China's AI landscape, once driven by government support and fierce internal competition, now faces challenges that reflect a broader phenomenon called “involution.” According to Bloomberg, this term defines an environment of excessive internal intensity that leads to diminishing returns—an unsustainable race that puts output and innovation at risk despite massive input.
Key companies like Baidu and SenseTime are experiencing setbacks in global expansion, struggling with monetization of large language models (LLMs) and facing regulatory scrutiny abroad. The domestic market, meanwhile, shows signs of saturation and overengineering, further complicating profitability.
The article outlines several critical learnings:
- Intense domestic rivalry can stifle long-term growth if not aligned with global standards.
- Custom AI models need clear commercial pathways to be sustainable.
- Strategic alliances and niche export opportunities may offer more value than broad-scale LLM rollouts.
- The success of AI technology must be measured by real-world business impact, not just volume of model deployment.
A tangible business use-case emerging from this insight is in developing custom AI models tuned for specific industries like retail, real estate, or wellness—domains where customer data is abundant but underutilized.

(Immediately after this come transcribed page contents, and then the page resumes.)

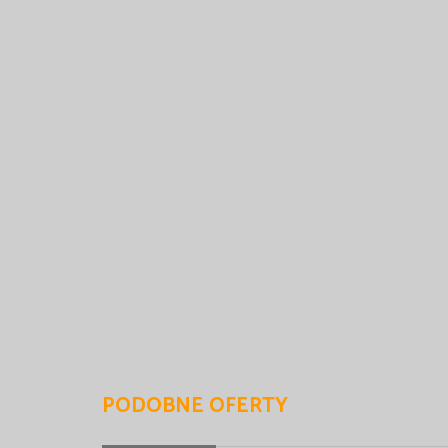
PODOBNE OFERTY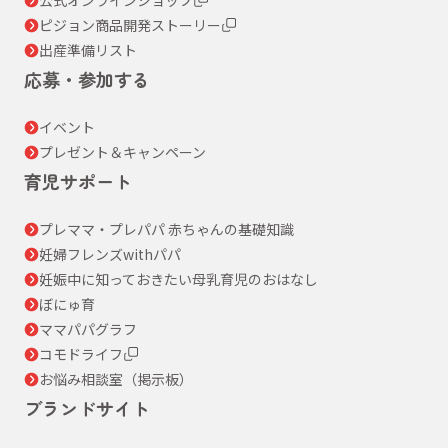
ピジョン商品開発ストーリー
出産準備リスト
応募・参加する
イベント
プレゼント＆キャンペーン
育児サポート
プレママ・プレパパ 赤ちゃんの基礎知識
妊婦フレンズwithパパ
妊娠中に知っておきたい母乳育児のおはなし
ぼにゅ育
ママパパグラフ
コモドライフ
お悩み相談室（掲示板）
ブランドサイト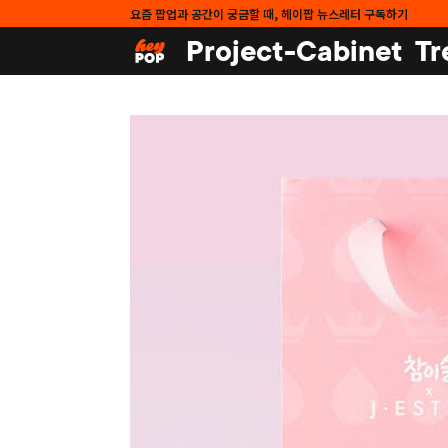
요즘 팝업과 공간이 궁금할 때, 헤이팝 뉴스레터 구독하기
Project-Cabinet
Tr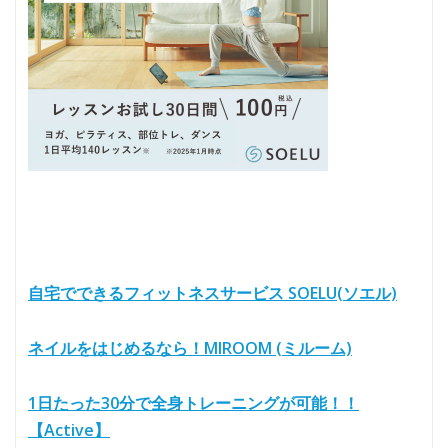
自宅でできるフィットネスサービス SOELU(ソエル)
ネイルをはじめるなら！MIROOM (ミルーム)
1日たった30分で全身トレーニングが可能！！
【Active】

A company like HolistiCrm, with its holistic approach to martech and AI consultancy, can capture significant value by crafting tailored AI tools that improve marketing performance, predict buyer intent, and boost customer satisfaction.
Instead of replicating China’s large-scale AI investments, the path forward lies in deploying precision Machine Learning models that solve local business pain points. This focused strategy can outpace generalized models in cost-effectiveness and relevance, creating long-term competitive advantage.